Kuhl is the third Culver graduate selected for the Schwarzman Scholars program. Collin Parker ’13 was selected after graduating from United States Military Academy in 2017 and Sharon Chen was selected in 2021. She graduated from Stanford University in 2016.

The China experience is the latest in a series of achievements for Kuhl. He and seven other MIT students biked across the United States in 78 days one summer, stopping to conduct all-day Science, Technology, Engineering, and Math (STEM) festivals for children living in rural areas.

“We went from Washington, D.C., to San Francisco. There were eight of us and we would ride for 8 to 10 days and then stop and conduct our experiments for kids where they aren’t traditionally exposed to STEM stuff. We had a big van following us with our camping gear and science equipment. We did around nine or 10 of those learning festivals.”


Working on his bike during a stop on the cross-country tour.


Kuhl was also part of group that traveled to Stone Aerospace in Austin, Texas, to work on designing cryogenic melt probes to penetrate the ice of Jupiter’s largest moon, Europa. “The probes were designed to melt the ice, which can be miles thick, and collect and send data,” he explained. The probes were designed to melt ice at -333 degrees Fahrenheit. But COVID hit while they were working on the project in early 2020 and the MIT team simply ran out of time to complete it.

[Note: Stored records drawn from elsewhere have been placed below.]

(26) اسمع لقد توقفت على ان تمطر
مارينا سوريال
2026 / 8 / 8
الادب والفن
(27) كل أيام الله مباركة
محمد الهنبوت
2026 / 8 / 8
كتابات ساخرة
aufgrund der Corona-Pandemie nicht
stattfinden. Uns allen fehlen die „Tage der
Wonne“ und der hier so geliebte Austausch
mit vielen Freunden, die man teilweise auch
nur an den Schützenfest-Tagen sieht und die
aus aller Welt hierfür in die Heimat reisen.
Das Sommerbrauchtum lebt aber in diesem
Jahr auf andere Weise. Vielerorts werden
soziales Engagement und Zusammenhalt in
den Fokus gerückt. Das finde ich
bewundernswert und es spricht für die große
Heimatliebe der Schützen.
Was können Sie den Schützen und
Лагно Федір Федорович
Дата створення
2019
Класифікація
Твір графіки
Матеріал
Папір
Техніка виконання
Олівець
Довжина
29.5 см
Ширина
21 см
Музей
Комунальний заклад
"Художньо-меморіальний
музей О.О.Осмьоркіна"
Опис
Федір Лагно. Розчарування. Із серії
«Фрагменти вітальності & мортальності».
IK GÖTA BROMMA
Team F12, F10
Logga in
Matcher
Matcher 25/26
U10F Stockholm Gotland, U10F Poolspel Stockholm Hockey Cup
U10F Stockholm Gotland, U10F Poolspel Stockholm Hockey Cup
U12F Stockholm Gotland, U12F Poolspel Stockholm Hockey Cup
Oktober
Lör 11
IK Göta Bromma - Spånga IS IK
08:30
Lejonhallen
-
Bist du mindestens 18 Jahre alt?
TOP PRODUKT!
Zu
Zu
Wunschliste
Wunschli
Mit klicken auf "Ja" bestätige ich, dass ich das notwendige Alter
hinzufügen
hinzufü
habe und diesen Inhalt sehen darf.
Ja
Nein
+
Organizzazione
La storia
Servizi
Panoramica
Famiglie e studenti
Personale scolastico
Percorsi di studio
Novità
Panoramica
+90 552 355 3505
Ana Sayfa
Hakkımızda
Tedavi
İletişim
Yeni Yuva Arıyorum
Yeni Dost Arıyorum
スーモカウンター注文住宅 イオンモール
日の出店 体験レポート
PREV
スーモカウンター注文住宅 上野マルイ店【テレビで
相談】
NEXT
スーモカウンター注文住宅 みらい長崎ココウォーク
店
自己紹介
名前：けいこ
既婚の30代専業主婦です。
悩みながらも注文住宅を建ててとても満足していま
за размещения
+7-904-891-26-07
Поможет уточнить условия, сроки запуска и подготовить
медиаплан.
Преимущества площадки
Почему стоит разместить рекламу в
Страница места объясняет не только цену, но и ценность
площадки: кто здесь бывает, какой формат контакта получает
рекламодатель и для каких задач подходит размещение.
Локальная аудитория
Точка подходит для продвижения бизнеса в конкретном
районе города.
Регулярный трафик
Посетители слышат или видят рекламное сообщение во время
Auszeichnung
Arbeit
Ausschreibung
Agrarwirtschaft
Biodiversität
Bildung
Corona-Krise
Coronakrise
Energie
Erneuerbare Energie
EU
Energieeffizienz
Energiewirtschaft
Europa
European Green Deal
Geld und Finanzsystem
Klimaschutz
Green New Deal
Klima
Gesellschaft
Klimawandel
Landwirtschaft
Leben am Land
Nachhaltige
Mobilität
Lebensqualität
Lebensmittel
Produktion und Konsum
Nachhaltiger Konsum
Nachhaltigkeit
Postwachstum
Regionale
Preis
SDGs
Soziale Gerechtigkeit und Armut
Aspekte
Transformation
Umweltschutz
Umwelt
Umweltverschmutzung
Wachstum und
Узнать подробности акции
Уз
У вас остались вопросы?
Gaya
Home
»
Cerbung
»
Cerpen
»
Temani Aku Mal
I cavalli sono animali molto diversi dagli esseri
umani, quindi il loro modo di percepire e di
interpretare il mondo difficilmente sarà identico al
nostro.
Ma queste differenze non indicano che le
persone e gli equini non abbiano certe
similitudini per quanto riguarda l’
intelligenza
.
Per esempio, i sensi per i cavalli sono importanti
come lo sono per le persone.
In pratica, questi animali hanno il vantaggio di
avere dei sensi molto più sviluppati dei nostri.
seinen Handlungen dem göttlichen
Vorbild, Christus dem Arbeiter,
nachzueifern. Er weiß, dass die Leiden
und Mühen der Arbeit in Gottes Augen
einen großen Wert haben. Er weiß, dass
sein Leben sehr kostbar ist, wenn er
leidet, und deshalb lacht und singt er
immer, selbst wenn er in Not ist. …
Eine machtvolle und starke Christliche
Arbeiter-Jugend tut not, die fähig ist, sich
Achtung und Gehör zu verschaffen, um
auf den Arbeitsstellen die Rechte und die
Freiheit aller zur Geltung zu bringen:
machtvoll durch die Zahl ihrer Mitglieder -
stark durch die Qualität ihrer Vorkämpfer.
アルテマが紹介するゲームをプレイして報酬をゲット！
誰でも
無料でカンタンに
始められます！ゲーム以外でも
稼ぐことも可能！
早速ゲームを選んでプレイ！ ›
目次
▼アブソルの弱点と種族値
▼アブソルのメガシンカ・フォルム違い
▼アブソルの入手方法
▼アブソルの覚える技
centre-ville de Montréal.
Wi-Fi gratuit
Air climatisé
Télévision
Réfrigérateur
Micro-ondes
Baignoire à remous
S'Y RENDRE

He also did an internship with Northrup Grumman, captained the Mock Trial team, mentored in makerspaces, played club hockey, and played one season on the MIT football team that went to the NCAA DIII playoffs.

All the while Kuhl was going through the Air Force ROTC program. He is now a commissioned second lieutenant and will be assigned to either the Air Force or Space Force to work in aerospace engineering when he returns from Beijing.